In de oorlog, en eigenlijk altijd kwam die ruimte prima van pas voor het houden van allerlei dieren. Er stond een grote kippenren waar de kippen rondscharrelden. Als ik moest kijken of er soms verdwaalde eieren in het hok lagen, haalde ik eerst even diep adem, voordat ik mij in de ren waagde. Ik was doodsbang van mijnheer haan, die statig en deftig rondliep, terwijl hij nauwgezet zijn harem in de gaten hield. Die haan was echt een bazig heerschap,  je wist nooit wat hij ging doen. Hij kon je zomaar aanvliegen. Vooral in de oorlog werd al die ruimte benut om dieren te houden. Later werden  zij  geslacht. Zo  stond  een  eindje  van  het  huis  op  ons  land  een  schuurtje  waar  het varken verbleef. Het  varken  werd  uitermate  goed  verzorgd. Ik  dribbelde  vaak  achter  mijn  oudere  broer  aan  als  hij  het  varken  eten ging brengen. Het  varken  was  altijd  weer  blij  als  hij  ons  zag  en  eten  kreeg.  En  ik werd  weer  blij  van  zijn  tevreden  geknor  terwijl  hij  at. Even  later  liep  ik  tevreden  achter  mijn  broer  aan  mee  terug  naar  huis. Al  vond  ik  het  maar  niets  dat  het  varken  daar  zo  alleen  achterbleef als  het  nacht  werd.

Het  werd  winter 1944. Op  een  zaterdagavond  kwam  een  bevriende  slager.
Het  varken  werd  in  het  donker  uit  haar  hok gehaald  en  naar  ons  huis  gebracht. Opeens  drong  het tot  mij  door  dat  we  het  varken  zouden  gaan  opeten.  Het  was  in de  oorlog  niet  de  bedoeling  dat  je  een  varken  groot  bracht voor  eigen gebruik. Alles  was  voor  de  Duitsers  en  een  varken  konden  zij  heel  goed  gebruiken.  Daarom  moest  het  zo  stil  mogelijk  gebeuren. De schuur nu ingericht als slachtruimte was goed  verduisterd  zodat  niemand  het  kon  zien. Ik  vond  het  een  angstig  gebeuren! Het  varken  werd  de  schuur  ingeduwd en  getrokken. Het  kermde  luid  van  angst  en  ellende. Het  moest  zo  snel  mogelijk  stil  zijn  en  daarom  vliegensvlug  dood.

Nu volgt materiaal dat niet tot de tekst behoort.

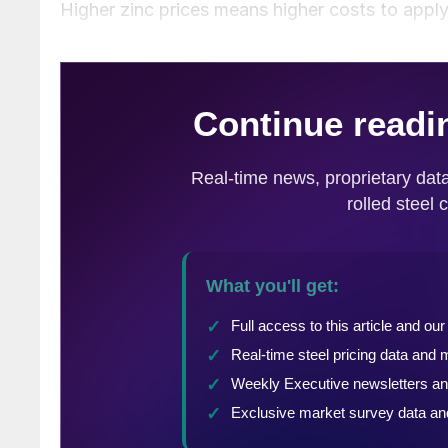
Higher zinc prices means higher costs to apply 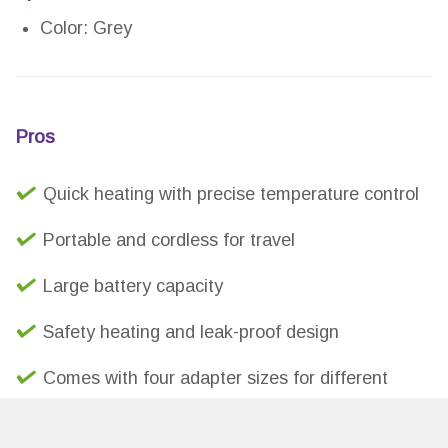
Color: Grey
Pros
Quick heating with precise temperature control
Portable and cordless for travel
Large battery capacity
Safety heating and leak-proof design
Comes with four adapter sizes for different
bottles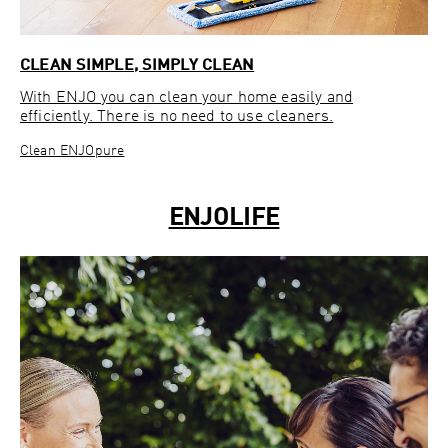
CLEAN SIMPLE, SIMPLY CLEAN
With ENJO you can clean your home easily and
efficiently. There is no need to use cleaners.
Clean ENJOpure
ENJOLIFE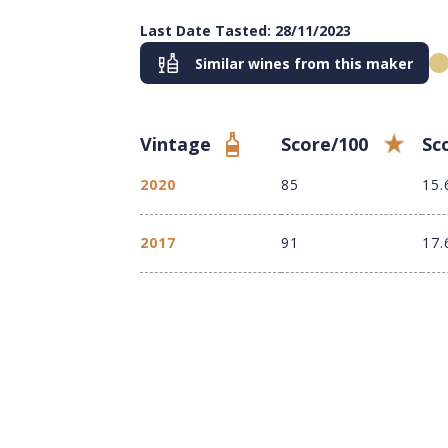
Last Date Tasted: 28/11/2023
Similar wines from this maker
Vintage
Score/100
Sc
2020
85
15.
2017
91
17.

Ik  begreep  er  niets  van. Waarom  moest  het  varken  nu  ineens  dood?
Het  was  niet  eerlijk! He t werd  toch  niet  zo  goed  verzorgd  om te worden opgegeten?  Het  voelde  als  verraad  naar  het  varken Ik  zag  mij  weer lopen  achter  mijn  broer  over  het  smalle  paadje. Hij  kon  nauwelijks  de  emmer  dragen  zo  vol  zat  hij  met  eten. En  altijd  weer  was  zij  blij  ons  te  zien  en  at  zij  knorrend  haar  eten  op.

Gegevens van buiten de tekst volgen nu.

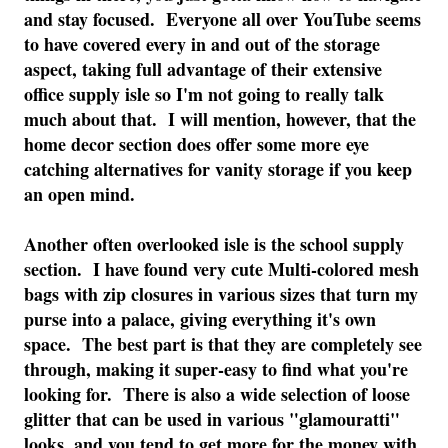
and stay focused. Everyone all over YouTube seems
to have covered every in and out of the storage
aspect, taking full advantage of their extensive
office supply isle so I'm not going to really talk
much about that. I will mention, however, that the
home decor section does offer some more eye
catching alternatives for vanity storage if you keep
an open mind.
Another often overlooked isle is the school supply
section. I have found very cute Multi-colored mesh
bags with zip closures in various sizes that turn my
purse into a palace, giving everything it's own
space. The best part is that they are completely see
through, making it super-easy to find what you're
looking for. There is also a wide selection of loose
glitter that can be used in various "glamouratti"
looks, and you tend to get more for the money with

Daar  lag  ze  nu, levenloos  op  haar  zij. Dood. Een  poosje  later  hing  de  geur  van  het  dode  varken  het  hele  huis. Het  was  om  misselijk  van  te  worden!  Zo verging het ook de kippen, de hanen, de konijnen. Ik zag hoe mijn moeder kippen slachtte hoe zij hen de kop afhakte. Ik vond het allemaal even luguber.

Nu, jaren later zijn we beland in de intensieve veehouderij: de bio-industrie.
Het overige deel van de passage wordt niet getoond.